The Cemetery of Innocents serves as a memorial to the number of babies aborted each day in the United States. The idea originated when Mike Fichter, former Executive Director of Vanderburgh County Right to Life (Right to Life of Southwest Indiana’s predecessor) and Bill Butterfield were looking for a farm whose location would have the greatest visual impact on those passing by.
Right to Life spoke with Angie (Durchholz) Lasher about the history and impact the Cemetery of the Innocents has had on the community. In the early days of the Cemetery, 4,000 wooden crosses, representing the number of daily abortions in the U.S., were placed in the ground each year after the harvest and then gathered back up and stored until the next harvest. The undertaking of this project called for a lot of extra help through the years, from Mark Ikoff helping to make a grid to line up the crosses, to John Lasher and Albert Sturgeon keeping the area mowed, to Chuck Wigger helping install the vinyl signs by the interstate, and many more.
In 2009, the family decided to divide the crosses and donated 2,000 to a Gibson County farm owned by Sylvester & Pat Elpers, who would display the crosses on their property on Hwy 41 just south of the I-64 junction to have double the visual impact. The Durchholzes decided to have a more permanent installation and created 2,009 crosses using PVC pipe that fit over metal rods in the ground.
Donations from the community helped to complete the project in a unique way. For each donation, a baby was spiritually adopted, and a certificate containing the baby’s name was inserted into a capped compartment of the cross. Each name remains there to this day. A ceremony was held for the community with Father Chris Forler presiding to bless the field.
Tending to the Cemetery for all of these years had become part of the fabric of the Durchholz family, but Lasher says there was one time she started to have doubts about keeping the project up, and in prayer, she asked God if it even made a difference. Unbeknownst to Lasher, a regular passerby of the Cemetery on his way from Louisville to Evansville, a songwriter named Wayne Carroll, was so moved by the Cemetery’s presence and message that he wrote a song called “4,000 Crosses” about the experience. Carroll recorded the song and sent CD copies to Right to Life. On her daughter’s 18th birthday, Lasher received a package filled with CDs of Carroll’s song “4,000 Crosses” and the answer to her prayer! God was using the Cemetery of the Innocents to make an impact on the hearts of people who saw it, and she now held the proof in her hands.
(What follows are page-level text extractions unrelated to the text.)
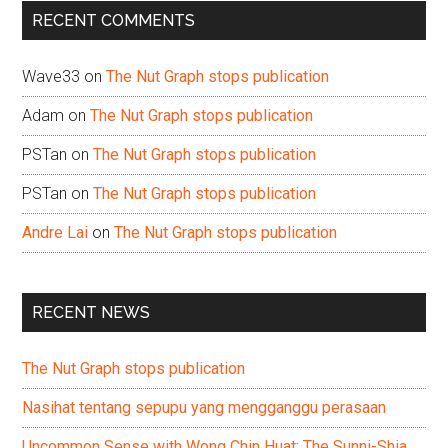
...
RECENT COMMENTS
Wave33
on
The Nut Graph stops publication
Adam
on
The Nut Graph stops publication
PSTan
on
The Nut Graph stops publication
PSTan
on
The Nut Graph stops publication
Andre Lai
on
The Nut Graph stops publication
RECENT NEWS
The Nut Graph stops publication
Nasihat tentang sepupu yang mengganggu perasaan
Uncommon Sense with Wong Chin Huat: The Sunni-Shia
“The main thing I hope the Cemetery of the Innocents would accomplish is to help those who pass by start thinking about the babies and hopefully have their hearts soften,” says Lasher. “This type of project affects the whole community and helps to educate in a five second window about the effects of abortion and will possibly start conversations that change hearts within the cars that pass by.”
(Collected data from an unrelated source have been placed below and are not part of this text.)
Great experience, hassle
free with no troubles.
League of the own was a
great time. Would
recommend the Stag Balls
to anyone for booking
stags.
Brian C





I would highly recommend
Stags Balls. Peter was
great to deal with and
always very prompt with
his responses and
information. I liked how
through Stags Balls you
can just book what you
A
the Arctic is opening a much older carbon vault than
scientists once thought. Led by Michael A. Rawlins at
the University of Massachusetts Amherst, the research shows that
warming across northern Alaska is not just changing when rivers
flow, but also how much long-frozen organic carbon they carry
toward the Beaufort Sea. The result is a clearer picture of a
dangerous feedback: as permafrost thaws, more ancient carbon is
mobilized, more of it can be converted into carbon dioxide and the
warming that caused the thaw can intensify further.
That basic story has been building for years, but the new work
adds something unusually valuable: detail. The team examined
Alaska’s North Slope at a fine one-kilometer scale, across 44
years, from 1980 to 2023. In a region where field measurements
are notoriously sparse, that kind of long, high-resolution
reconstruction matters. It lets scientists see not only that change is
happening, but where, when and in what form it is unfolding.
The memorial has long contained a wooden billboard that read “Thousands lost daily to abortion” and “Pray. Work. Vote for life.” This summer, the wooden billboard was upgraded to a permanent metal billboard! Right to Life of Southwest Indiana would like to thank Ron Pohl and his brother for donating concrete from A&T Concrete, and Steve Wilson, Chuck Wigger, and John Lasher for donating hours of their time and skills towards this upgrade! We would also like to thank Angie Lasher and the entire Durchholz family for standing for life in a very public way.